» **Source data**
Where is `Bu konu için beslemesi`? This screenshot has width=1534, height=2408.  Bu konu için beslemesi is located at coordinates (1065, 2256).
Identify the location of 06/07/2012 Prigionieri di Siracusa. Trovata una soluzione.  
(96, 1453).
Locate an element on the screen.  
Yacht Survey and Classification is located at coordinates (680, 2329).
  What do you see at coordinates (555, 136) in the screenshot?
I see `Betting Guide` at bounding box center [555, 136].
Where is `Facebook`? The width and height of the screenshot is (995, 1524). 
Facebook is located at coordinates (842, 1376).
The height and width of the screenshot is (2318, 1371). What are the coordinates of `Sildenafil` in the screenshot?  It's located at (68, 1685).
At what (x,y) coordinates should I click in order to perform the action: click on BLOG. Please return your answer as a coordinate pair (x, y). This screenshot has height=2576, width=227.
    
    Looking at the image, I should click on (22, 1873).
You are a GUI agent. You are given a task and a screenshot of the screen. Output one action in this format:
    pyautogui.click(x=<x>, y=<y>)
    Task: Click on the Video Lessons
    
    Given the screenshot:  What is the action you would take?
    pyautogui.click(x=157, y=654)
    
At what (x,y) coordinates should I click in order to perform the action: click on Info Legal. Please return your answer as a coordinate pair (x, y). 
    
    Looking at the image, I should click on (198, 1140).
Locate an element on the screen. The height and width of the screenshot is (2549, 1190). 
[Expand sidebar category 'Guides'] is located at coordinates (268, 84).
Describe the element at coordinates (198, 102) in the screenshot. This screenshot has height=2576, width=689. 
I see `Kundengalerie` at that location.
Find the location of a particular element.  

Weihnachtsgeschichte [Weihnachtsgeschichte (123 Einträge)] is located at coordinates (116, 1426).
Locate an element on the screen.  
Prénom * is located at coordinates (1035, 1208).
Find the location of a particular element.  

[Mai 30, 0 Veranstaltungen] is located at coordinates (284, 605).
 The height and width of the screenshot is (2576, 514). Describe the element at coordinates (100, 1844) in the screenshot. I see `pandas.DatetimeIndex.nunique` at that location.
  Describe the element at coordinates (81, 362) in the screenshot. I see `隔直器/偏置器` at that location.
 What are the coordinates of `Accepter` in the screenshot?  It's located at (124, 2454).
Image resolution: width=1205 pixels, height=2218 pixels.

» **Task goal**
Write out the full set of records exactly as given.

» **Answer for this exercise**
Where is `Bu konu için beslemesi`? This screenshot has width=1534, height=2408.  Bu konu için beslemesi is located at coordinates (1065, 2256).
Identify the location of 06/07/2012 Prigionieri di Siracusa. Trovata una soluzione.  
(96, 1453).
Locate an element on the screen.  
Yacht Survey and Classification is located at coordinates (680, 2329).
  What do you see at coordinates (555, 136) in the screenshot?
I see `Betting Guide` at bounding box center [555, 136].
Where is `Facebook`? The width and height of the screenshot is (995, 1524). 
Facebook is located at coordinates (842, 1376).
The height and width of the screenshot is (2318, 1371). What are the coordinates of `Sildenafil` in the screenshot?  It's located at (68, 1685).
At what (x,y) coordinates should I click in order to perform the action: click on BLOG. Please return your answer as a coordinate pair (x, y). This screenshot has height=2576, width=227.
    
    Looking at the image, I should click on (22, 1873).
You are a GUI agent. You are given a task and a screenshot of the screen. Output one action in this format:
    pyautogui.click(x=<x>, y=<y>)
    Task: Click on the Video Lessons
    
    Given the screenshot:  What is the action you would take?
    pyautogui.click(x=157, y=654)
    
At what (x,y) coordinates should I click in order to perform the action: click on Info Legal. Please return your answer as a coordinate pair (x, y). 
    
    Looking at the image, I should click on (198, 1140).
Locate an element on the screen. The height and width of the screenshot is (2549, 1190). 
[Expand sidebar category 'Guides'] is located at coordinates (268, 84).
Describe the element at coordinates (198, 102) in the screenshot. This screenshot has height=2576, width=689. 
I see `Kundengalerie` at that location.
Find the location of a particular element.  

Weihnachtsgeschichte [Weihnachtsgeschichte (123 Einträge)] is located at coordinates (116, 1426).
Locate an element on the screen.  
Prénom * is located at coordinates (1035, 1208).
Find the location of a particular element.  

[Mai 30, 0 Veranstaltungen] is located at coordinates (284, 605).
 The height and width of the screenshot is (2576, 514). Describe the element at coordinates (100, 1844) in the screenshot. I see `pandas.DatetimeIndex.nunique` at that location.
  Describe the element at coordinates (81, 362) in the screenshot. I see `隔直器/偏置器` at that location.
 What are the coordinates of `Accepter` in the screenshot?  It's located at (124, 2454).
Image resolution: width=1205 pixels, height=2218 pixels.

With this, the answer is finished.